Não aprovo a reforma ortográfica. Muito mais importante seria alfabetizar a totalidade do povo brasileiro pela ortografia anterior, não apenas para que saiba ler mecanicamente, mas para que compreenda o significado do que leu e conquiste através da palavra a consciência libertadora, como pretendeu Paulo Freire.
Vou me render com muita má vontade à imposição ortográfica.
Antes da rendição, manifesto minha especial tristeza com a supressão do trema, que sempre me pareceu dar formosura às palavras. Que graça tem a palavra “freqüência” sem trema? Totalmente insossa.
Lavrado meu protesto formal, vamos ao artigo de hoje.
A Bíblia Sagrada exalta a vida longa como um prêmio concedido por Deus a pessoas especiais. Essa promessa deve ser interpretada, a meu ver, apenas no sentido positivo. Ou seja, a longevidade é uma benesse, mas a vida curta não é, de forma alguma, um castigo.
Figuras admiráveis da tradição cristã tiveram vida curtíssima, como Teresinha do Menino Jesus, que viveu apenas vinte e quatro anos. Não obstante um tempo tão curto de existência, la petite Thérese, como a chamam os franceses, legou à Humanidade (não diria apenas aos católicos) uma preciosa lição sobre a prática da virtude, que é conhecida pela expressão “pequena via”. O caminho da virtude, disse ela, não é feito de coisas extraordinárias, mas de pequenos atos, gestos simples que todos podem praticar na singeleza do cotidiano.

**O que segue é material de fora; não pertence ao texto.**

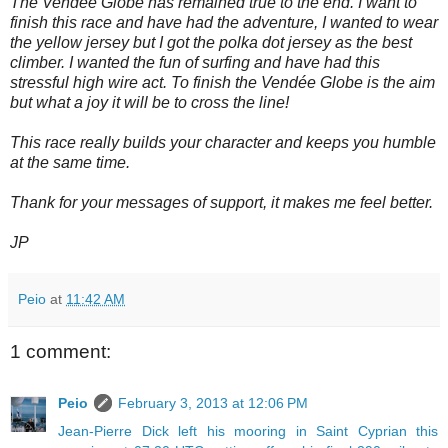
The Vendée Globe has remained true to the end. I want to
finish this race and have had the adventure, I wanted to wear
the yellow jersey but I got the polka dot jersey as the best
climber. I wanted the fun of surfing and have had this
stressful high wire act. To finish the Vendée Globe is the aim
but what a joy it will be to cross the line!
This race really builds your character and keeps you humble
at the same time.
Thank for your messages of support, it makes me feel better.
JP
Peio
at
11:42 AM
1 comment:
Peio
February 3, 2013 at 12:06 PM
Jean-Pierre Dick left his mooring in Saint Cyprian this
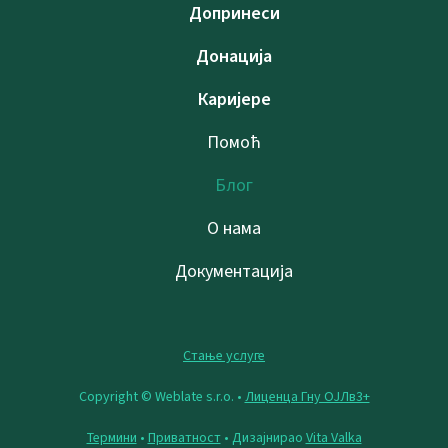
Допринеси
Донација
Каријере
Помоћ
Блог
О нама
Документација
Стање услуге
Copyright © Weblate s.r.o. •
Лиценца Гну ОЈЛв3+
Термини
•
Приватност
• Дизајнирао
Vita Valka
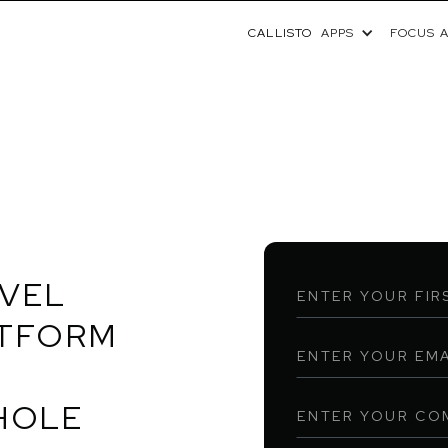
CALLISTO
APPS
FOCUS 
OVEL
ATFORM
HOLE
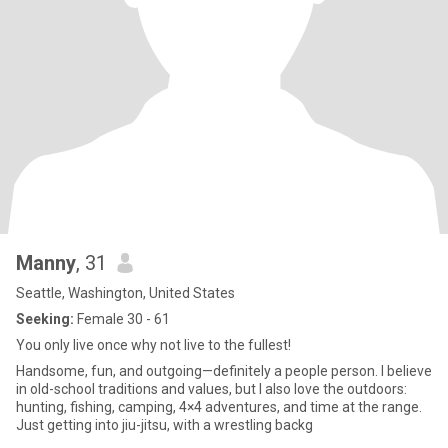
Manny
, 31
Seattle, Washington, United States
Seeking:
Female 30 - 61
You only live once why not live to the fullest!
Handsome, fun, and outgoing—definitely a people person. I believe
in old-school traditions and values, but I also love the outdoors:
hunting, fishing, camping, 4×4 adventures, and time at the range.
Just getting into jiu-jitsu, with a wrestling backg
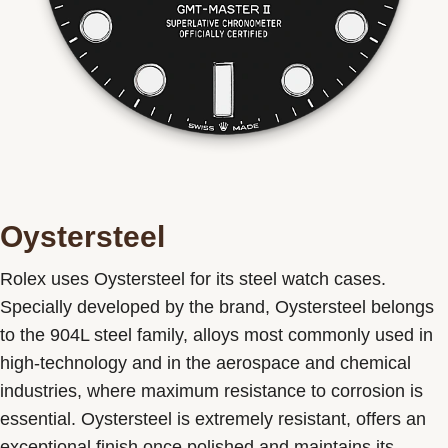
Oystersteel
Rolex uses Oystersteel for its steel watch cases.
Specially developed by the brand, Oystersteel belongs
to the 904L steel family, alloys most commonly used in
high-technology and in the aerospace and chemical
industries, where maximum resistance to corrosion is
essential. Oystersteel is extremely resistant, offers an
exceptional finish once polished and maintains its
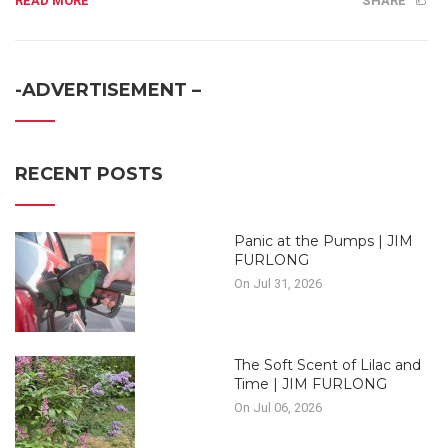
READ MORE
SHARE
-ADVERTISEMENT –
RECENT POSTS
Panic at the Pumps | JIM
FURLONG
On Jul 31, 2026
The Soft Scent of Lilac and
Time | JIM FURLONG
On Jul 06, 2026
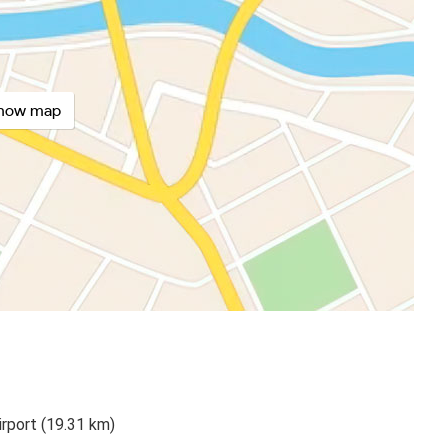
how map
irport (19.31 km)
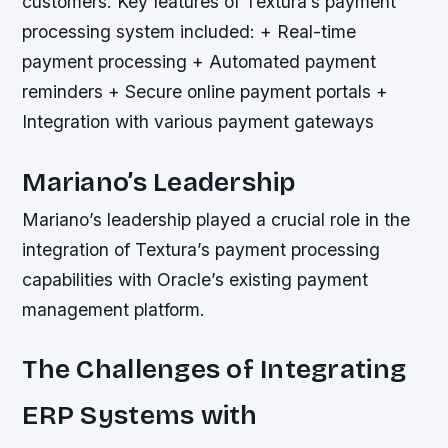
customers.
Key features of Textura’s payment
processing system included: + Real-time
payment processing + Automated payment
reminders + Secure online payment portals +
Integration with various payment gateways
Mariano’s Leadership
Mariano’s leadership played a crucial role in the
integration of Textura’s payment processing
capabilities with Oracle’s existing payment
management platform.
The Challenges of Integrating
ERP Systems with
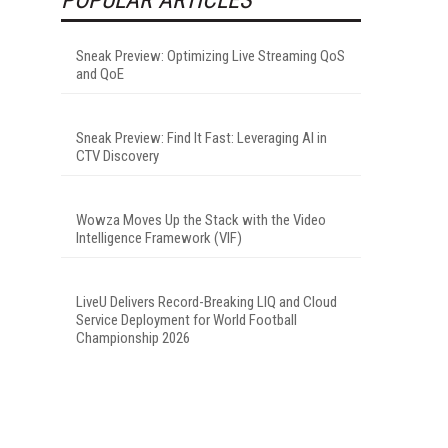
Sneak Preview: Optimizing Live Streaming QoS
and QoE
Sneak Preview: Find It Fast: Leveraging AI in
CTV Discovery
Wowza Moves Up the Stack with the Video
Intelligence Framework (VIF)
LiveU Delivers Record-Breaking LIQ and Cloud
Service Deployment for World Football
Championship 2026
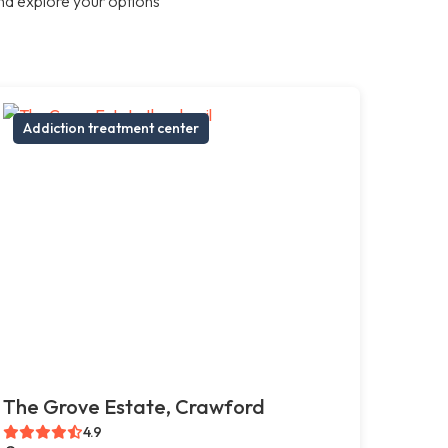
nd explore your options
Addiction treatment center
The Grove Estate, Crawford
4.9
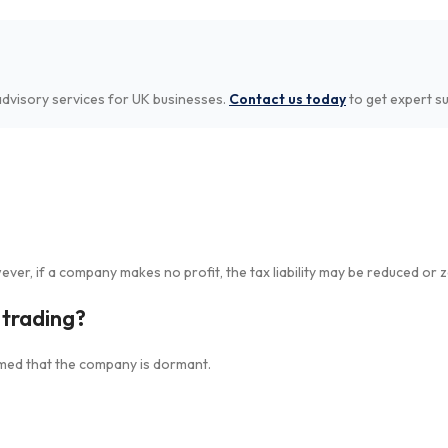
dvisory services for UK businesses.
Contact us today
to get expert s
er, if a company makes no profit, the tax liability may be reduced or z
t trading?
ormed that the company is dormant.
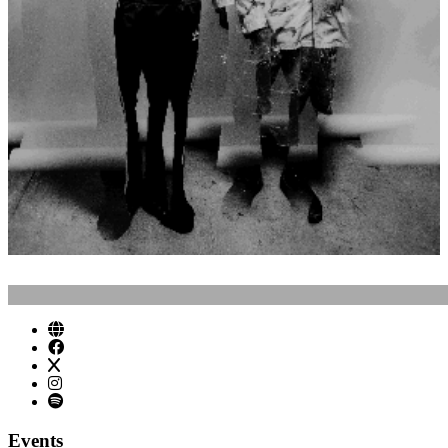
Events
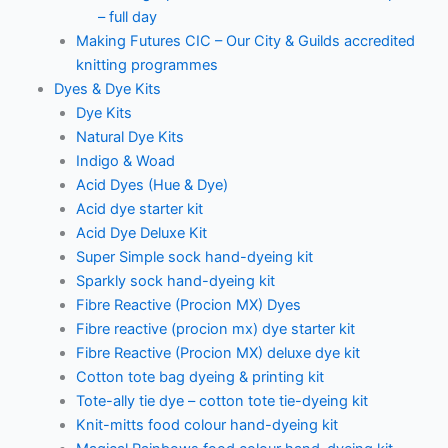
– full day
Making Futures CIC – Our City & Guilds accredited
knitting programmes
Dyes & Dye Kits
Dye Kits
Natural Dye Kits
Indigo & Woad
Acid Dyes (Hue & Dye)
Acid dye starter kit
Acid Dye Deluxe Kit
Super Simple sock hand-dyeing kit
Sparkly sock hand-dyeing kit
Fibre Reactive (Procion MX) Dyes
Fibre reactive (procion mx) dye starter kit
Fibre Reactive (Procion MX) deluxe dye kit
Cotton tote bag dyeing & printing kit
Tote-ally tie dye – cotton tote tie-dyeing kit
Knit-mitts food colour hand-dyeing kit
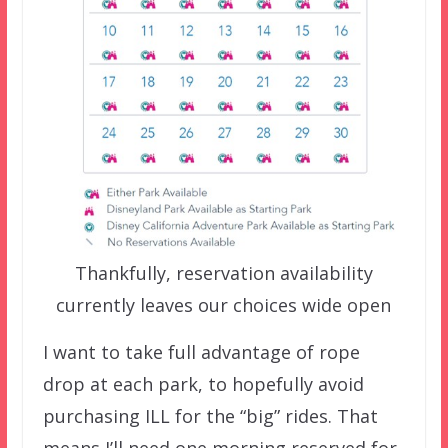
Thankfully, reservation availability
currently leaves our choices wide open
I want to take full advantage of rope
drop at each park, to hopefully avoid
purchasing ILL for the “big” rides. That
means I’ll need one morning reserved for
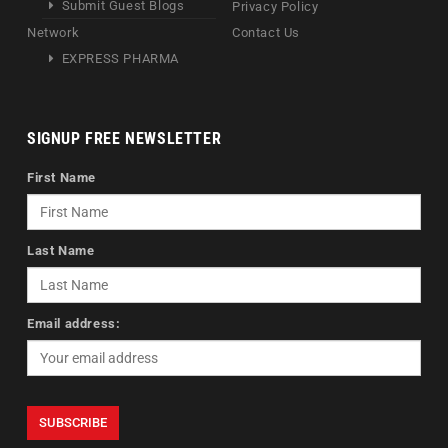
Submit Guest Blogs
Privacy Policy
Network
Contact Us
EXPRESS PHARMA
SIGNUP FREE NEWSLETTER
First Name
Last Name
Email address:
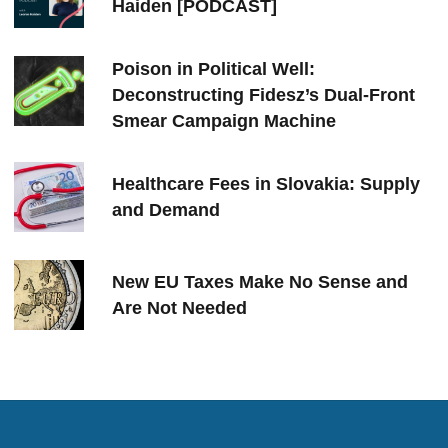
Haiden [PODCAST]
Poison in Political Well:
Deconstructing Fidesz’s Dual-Front
Smear Campaign Machine
Healthcare Fees in Slovakia: Supply
and Demand
New EU Taxes Make No Sense and
Are Not Needed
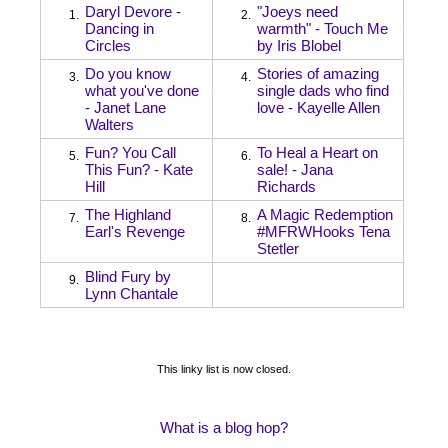
Daryl Devore -
"Joeys need
1.
2.
Dancing in
warmth" - Touch Me
Circles
by Iris Blobel
Do you know
Stories of amazing
3.
4.
what you've done
single dads who find
- Janet Lane
love - Kayelle Allen
Walters
Fun? You Call
To Heal a Heart on
5.
6.
This Fun? - Kate
sale! - Jana
Hill
Richards
The Highland
A Magic Redemption
7.
8.
Earl's Revenge
#MFRWHooks Tena
Stetler
Blind Fury by
9.
Lynn Chantale
This linky list is now closed.
What is a blog hop?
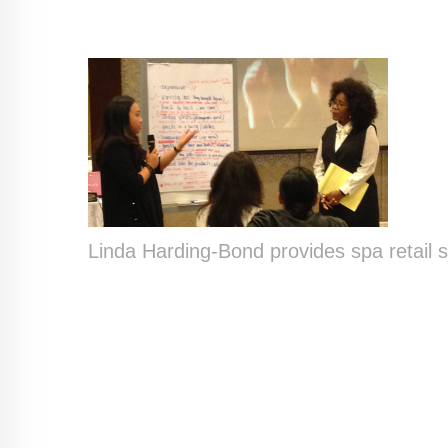
Linda Harding-Bond provides spa retail sal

Não foi à toa que Teresinha de Jesus encantou os poetas Manoel Bandeira e Jorge de Lima.
Quando estive na França visitei Lisieux. Fui à cidade natal de Santa Teresinha com minha mulher, que recebeu no Batismo o nome da santa.
Mas voltemos à longevidade, que é o tema deste artigo. Na semana passada, em Marataíses, formosa praia do Espírito Santo, o médico cachoeirense Dalton Penedo, cercado de numerosos parentes e amigos, celebrou cem anos. Uma vida exemplar de dedicação ao próximo, retidão moral, humildade, fidelidade à Fé. Sempre coerente, Dalton Penedo jamais renunciou ao que lhe parecia correto. Edificou uma família que é modelo, em todos os sentidos. Vale a pena completar cem anos assim.
Que bom ser centenário como Dalton Penedo, como Oscar Niemeyer; ou ter sido centenário como Barbosa Lima Sobrinho e Cora Coralina. Estes e tantos outros receberam a vida como um dom e a souberam frutificar. Viram os netos dos filhos, abriram a alma à generosidade, cultivaram o acolhimento.
A gênese, que Dalton Penedo e Alice Menezes Penedo construíram, junta-se à gênese construída pelos outros irmãos. Formam todos a admirável Família Penedo, estimadíssima pelos capixabas.
A reflexão sobre dois termos contraditórios – vida longa e vida curta – conduz-me a uma síntese integradora.
A opção que Dalton Penedo fez, na sua centenária vida, não terá sido a da pequena via que Teresinha do Menino Jesus ensinou?